El episodio del camión se había borrado de su mente cuando se matriculó en la universidad para estudiar ciencia política. Ahí conoció a Angélica, la mujer de sus sueños, que le habría de dar la satisfacción de concebir dos hijos bellos e inteligentes, hombre y mujer, en ese orden, con lo que cumplía con el ansiado sueño de sus padres de tener la parejita, siendo que ellos no pudieron tener más que un hijo, porque debido a las pretensiones de rico de su padre, éste compró, el día en que nació su unigénito, un par de costosos Rolex para él y su esposa, quien agonizó durante días después del parto y debido a la falta de cuidados médicos no pudo ser madre otra vez.

Ya en la universidad había logrado su más preciado anhelo al obtener la mención honorífica por una tesis sobre la democracia, en la que demostraba que el ideal griego se alejaba mucho de la concreción de los sistemas democráticos de los siglos XIX y XX, que habían ampliado los derechos logrando que masas incultas decidieran sobre los asuntos del Estado; a la postre las masas fueron manipuladas por hábiles demagogos, que a cambio de darle limosnas llamadas programas sociales, telenovelas y deportes a un pueblo hambriento e ignorante, habían construido una mísera oligarquía basada en la explotación y la esclavitud de las mayorías.

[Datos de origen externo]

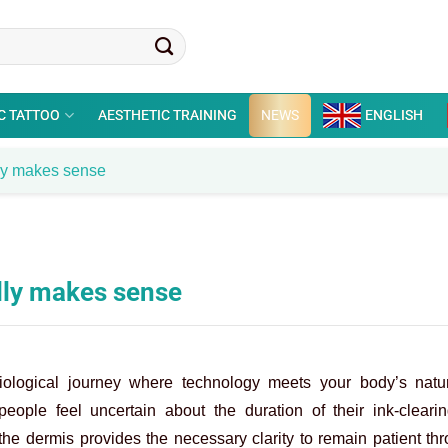
C TATTOO
AESTHETIC TRAINING
NEWS
ENGLISH
lly makes sense
lly makes sense
iological journey where technology meets your body’s natu
eople feel uncertain about the duration of their ink-clearin
 the dermis provides the necessary clarity to remain patient th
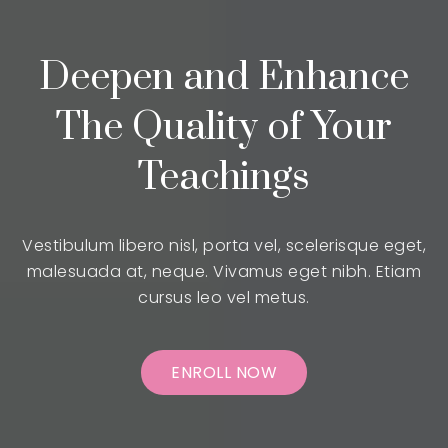
Deepen and Enhance
The Quality of Your
Teachings
Vestibulum libero nisl, porta vel, scelerisque eget,
malesuada at, neque. Vivamus eget nibh. Etiam
cursus leo vel metus.
ENROLL NOW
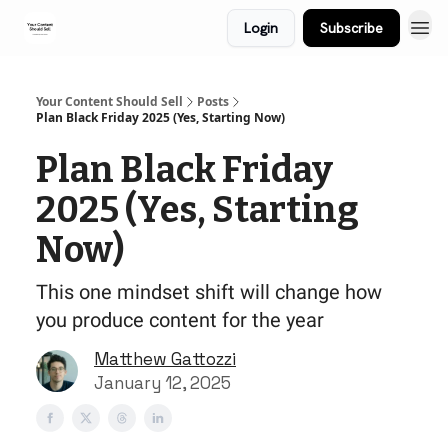
Login
Subscribe
Your Content Should Sell
Posts
Plan Black Friday 2025 (Yes, Starting Now)
Plan Black Friday
2025 (Yes, Starting
Now)
This one mindset shift will change how
you produce content for the year
Matthew Gattozzi
January 12, 2025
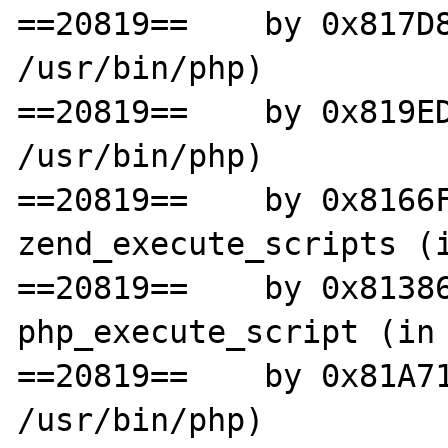
==20819==    by 0x817D8
/usr/bin/php)

==20819==    by 0x819ED
/usr/bin/php)

==20819==    by 0x8166F
zend_execute_scripts (i
==20819==    by 0x81386
php_execute_script (in 
==20819==    by 0x81A71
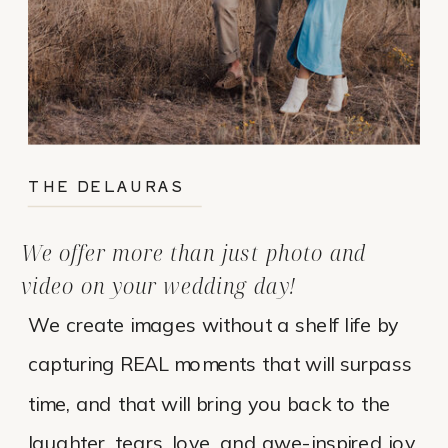
THE DELAURAS
We offer more than just photo and
video on your wedding day!
We create images without a shelf life by
capturing REAL moments that will surpass
time, and that will bring you back to the
laughter, tears, love, and awe-inspired joy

Recordaba cómo había recibido su título y la mención honorífica, y cómo Angélica se rendía ante su soberbia inteligencia, su pericia sexual y sus extraordinarias capacidades analíticas. Después de la universidad había sido contratado como asesor para servir en las más altas esferas del poder político, lo que le permitió financiar estudios de élite para sus hijos y adquirir la casa, el auto y el perro de sus sueños.

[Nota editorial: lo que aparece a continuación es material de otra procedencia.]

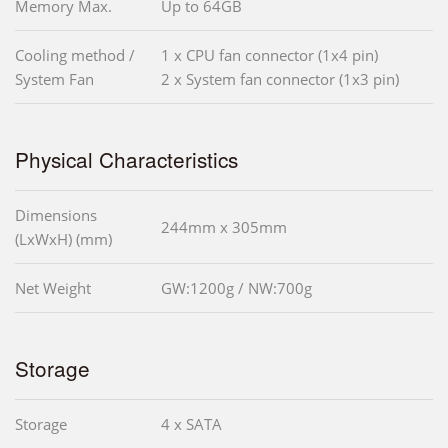
Memory Max.
Up to 64GB
Cooling method /
1 x CPU fan connector (1x4 pin)
System Fan
2 x System fan connector (1x3 pin)
Physical Characteristics
Dimensions
244mm x 305mm
(LxWxH) (mm)
Net Weight
GW:1200g / NW:700g
Storage
Storage
4 x SATA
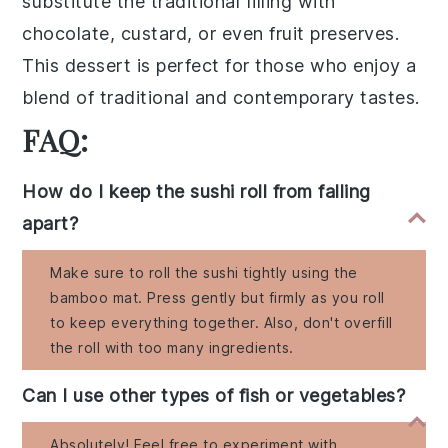
substitute the traditional filling with
chocolate
,
custard
, or even
fruit preserves
.
This dessert is perfect for those who enjoy a
blend of traditional and contemporary tastes.
FAQ:
How do I keep the sushi roll from falling
apart?
Make sure to roll the sushi tightly using the
bamboo mat. Press gently but firmly as you roll
to keep everything together. Also, don't overfill
the roll with too many ingredients.
Can I use other types of fish or vegetables?
Absolutely! Feel free to experiment with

Un buen día se durmió profundamente y al despertar vio una intensa luz blanca sobre sus ojos y a una mujer disfrazada de enfermera que decía algo así como: ha despertado. Luego se vio rodeado por doctores y por sus padres. Le decían que era un milagro y que les daba gusto verlo vivo, y el no sabía ni qué pensar. Los veía, incrédulo, hasta que preguntó por su esposa e hijos, y entonces uno de aquellos doctores le dijo: hace diez años que está en coma amigo mío, un autobús del transporte público aplastó su cuerpo contra el auto dejándolo gravemente herido, pero no se preocupe, el chofer está tras las rejas gracias al testimonio de Omar y Rosario. Y prosiguió el doctor: lamento informarle que perdió ambas piernas y un brazo, tuvo fractures y contusiones múltiples, así como un severo traumatismo craneoencefálico, pero afortunadamente logramos salvarlo y ahora podrá iniciar su rehabilitación.

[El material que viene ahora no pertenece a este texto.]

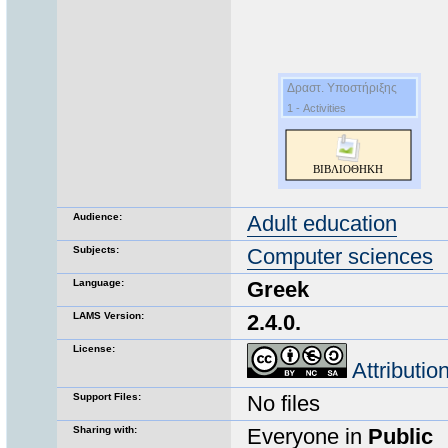
Audience:
Adult education
Subjects:
Computer sciences
Language:
Greek
LAMS Version:
2.4.0.
License:
Attributi
Support Files:
No files
Sharing with:
Everyone in
Public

No podía creerlo, así que se volvió a dormir sabiendo que todo eso era una terrible pesadilla. Después de un buen sueño reparador, Alejandro se despertó dispuesto a ir a su trabajo, pero no fue capaz de bajar de la cama, sus piernas decían que estaba abajo pero él seguía en la cama, y entonces se dio cuenta de que estaba en la cama de un hospital, con sondas que llegaban a varias partes de su cuerpo, así que con un esfuerzo sobrehumano se levantó de la cama, para constatar que debajo de su abdomen había un vacío absoluto y que le faltaba el brazo izquierdo.